OMB should finalize the proposed revisions to Circular A-4
BCHC signed onto a letter led by the National Health Law Program to comment on the proposed updates to Circular A-4. The revisions will update the Office of Management and Budget’s (OMB) review of proposed regulations and spending.
The regulatory process has a profound impact on access to health coverage and health care. The proposed revisions to Circular A-4 better account for the experiences of low-income and underserved populations and will promote more equitable access to health coverage and health care. The proposed reforms will also make the regulatory process more efficient, accessible, and effective at protecting the public.
Modernization of the Discount Rate
Lowering the discount rate will yield a more appropriate analysis of rules that impose costs in the short-term, but also create long-term benefits. OMB’s proposed changes would allow federal agencies to place a higher benefit on the long-term cost and benefits of regulations, to better account for how they play out over time.
Focus on Distributional Effects
We support OMB’s emphasis that agencies should consider distributional effects in conducting their benefit-cost analyses — that is, how regulatory actions will have different impacts on different groups. Regulations issued by the Department of Health and Human Services (HHS) should consider the impact on low-income and underserved populations.

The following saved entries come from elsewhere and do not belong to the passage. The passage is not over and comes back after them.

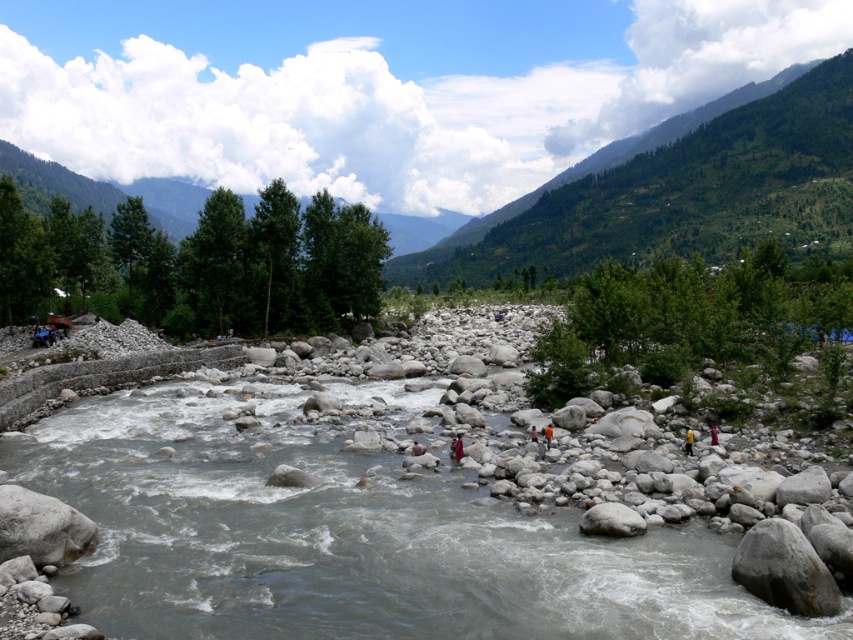 You are standing at point A and want to reach point B. The coordinates of point A are given as point A at (460, 445). The distance between point A and point B is 26.21 meters. Can you walk directly from point A to point B without crossing the river?

The distance between point A at (460, 445) and point B is 26.21 meters. However, the scene description mentions a river flowing through the rocky valley with rapids and eddies over large stones. Since the river is in the foreground and dominates the area, it is likely that the path between the two points crosses the river. Without additional information about a bridge or a path around, it is uncertain if you can walk directly without crossing the river.

You are standing at the point marked by the coordinate point at [682,192]. What is the direction of the green leafy mountain relative to your position?

The point at [682,192] marks the green leafy mountain at upper right, so you are standing directly at the location of the mountain. Therefore, the mountain is at your current position.

You are standing at the edge of the river in the mountain valley and want to reach the point marked as point (460, 454) and point (688, 440). Which point is closer to you?

Point (460, 454) is closer to you because it is further to the viewer than point (688, 440). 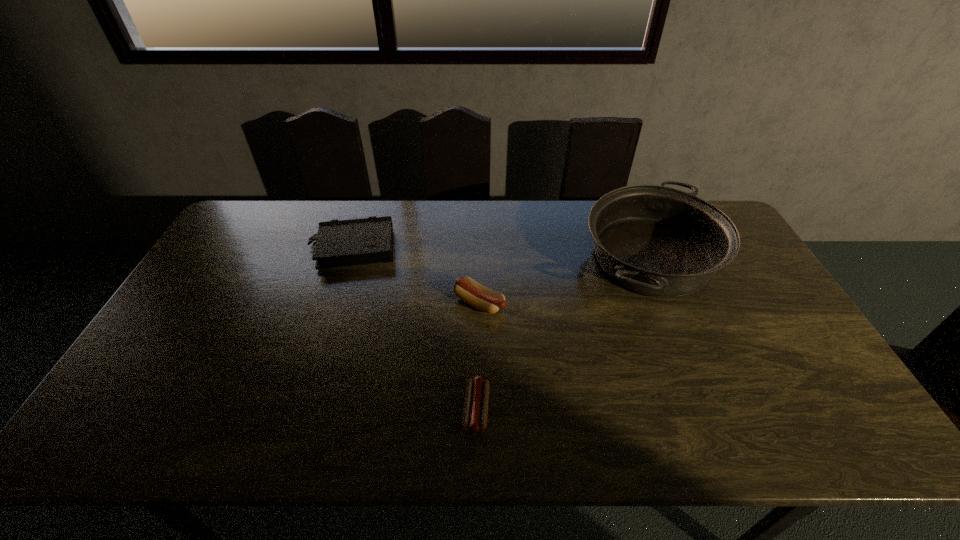 You are a GUI agent. You are given a task and a screenshot of the screen. Output one action in this format:
    pyautogui.click(x=<x>, y=<y>)
    Task: Click on the tallest object
    
    Given the screenshot: What is the action you would take?
    pyautogui.click(x=658, y=241)

Locate an element on the screen. pan is located at coordinates (658, 241).

Where is `the leftmost object`? The image size is (960, 540). the leftmost object is located at coordinates (369, 240).

Locate an element on the screen. the farther sausage is located at coordinates (478, 296).

The width and height of the screenshot is (960, 540). What are the coordinates of `the shorter sausage` in the screenshot? It's located at (475, 413).

At what (x,y) coordinates should I click in order to perform the action: click on the nearest object. Please return your answer as a coordinate pair (x, y). The height and width of the screenshot is (540, 960). Looking at the image, I should click on (475, 413).

What are the coordinates of `free point located on the left of the pan` in the screenshot? It's located at (537, 259).

The height and width of the screenshot is (540, 960). Find the location of `vacant area situated 0.370m on the right of the leftmost object`. vacant area situated 0.370m on the right of the leftmost object is located at coordinates (508, 248).

Identify the location of free location located on the front of the taller sausage. The height and width of the screenshot is (540, 960). (479, 418).

At what (x,y) coordinates should I click in order to perform the action: click on free space located 0.130m on the right of the nearer sausage. Please return your answer as a coordinate pair (x, y). Looking at the image, I should click on (544, 410). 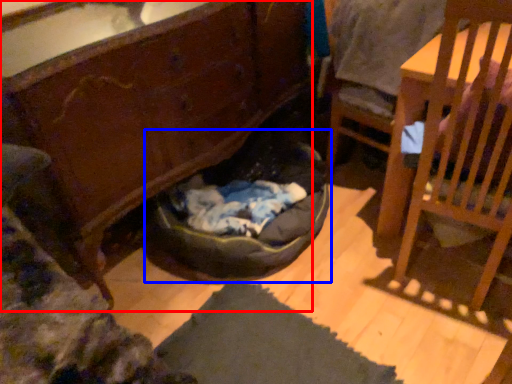 Question: Among these objects, which one is farthest to the camera, cabinetry (highlighted by a red box) or bean bag chair (highlighted by a blue box)?

Choices:
 (A) cabinetry
 (B) bean bag chair

Answer: (B) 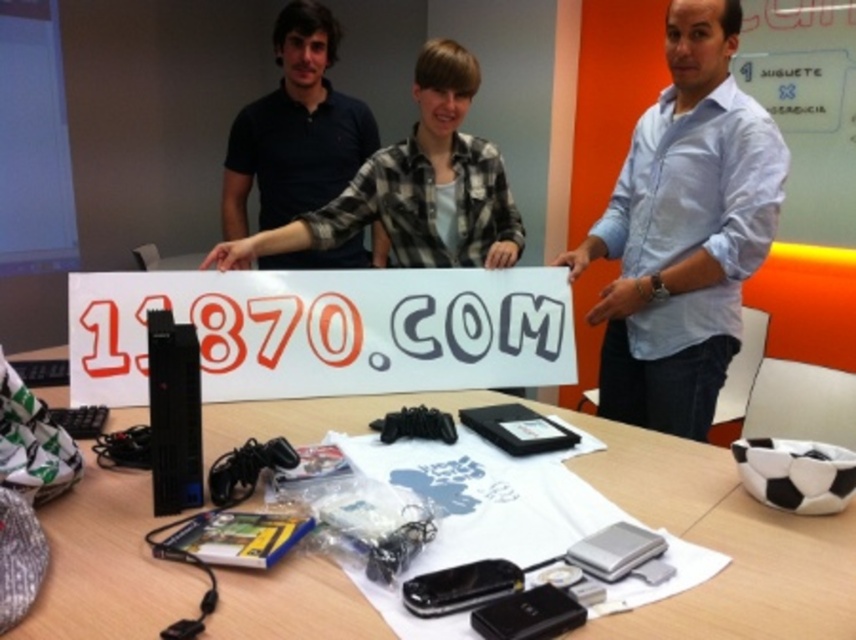 You are a photographer standing in front of the table where the white paper sign at center and plaid shirt at center are located. You want to take a photo that clearly shows both items. Which item should you focus on first to ensure both are in focus?

You should focus on the plaid shirt at center first because the white paper sign at center is closer to the viewer, so focusing on the farther object ensures both will be in focus.

You are a photographer taking a picture of the light blue shirt at center and the plaid shirt at center. To ensure both are fully visible in the photo, which shirt should you adjust to be closer to the camera?

The plaid shirt at center should be moved closer to the camera because the light blue shirt at center is currently in front of it, blocking part of the plaid shirt at center.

Application of the Marginal Costs of Public Funds Factor
We also believe that OMB appropriately advises federal agencies against applying a “marginal cost of public funds” factor when evaluating spending rules. The effect of current spending on future taxation is too uncertain to consider when considering the costs of regulations. Furthermore, even if taxation did increase in the future as a result of increased spending now, the distributional benefits of such taxation might offset its distortionary costs.
We note that the changes to Circular A-4 appropriately reflect that transfers—such as increases in government health care spending—can “induce important behavioral changes.” We appreciate OMB’s emphasis on income weighting, recognizing an obvious truth: that the gain or loss of one dollar has very different consequences for a low-income worker than it does for a millionaire.
However, current standards treat the economic costs or benefits of a regulation the same for all people, regardless of income. Without income weighting, federal regulators may undervalue the benefits and harms a regulation may have on lower-income and underserved communities.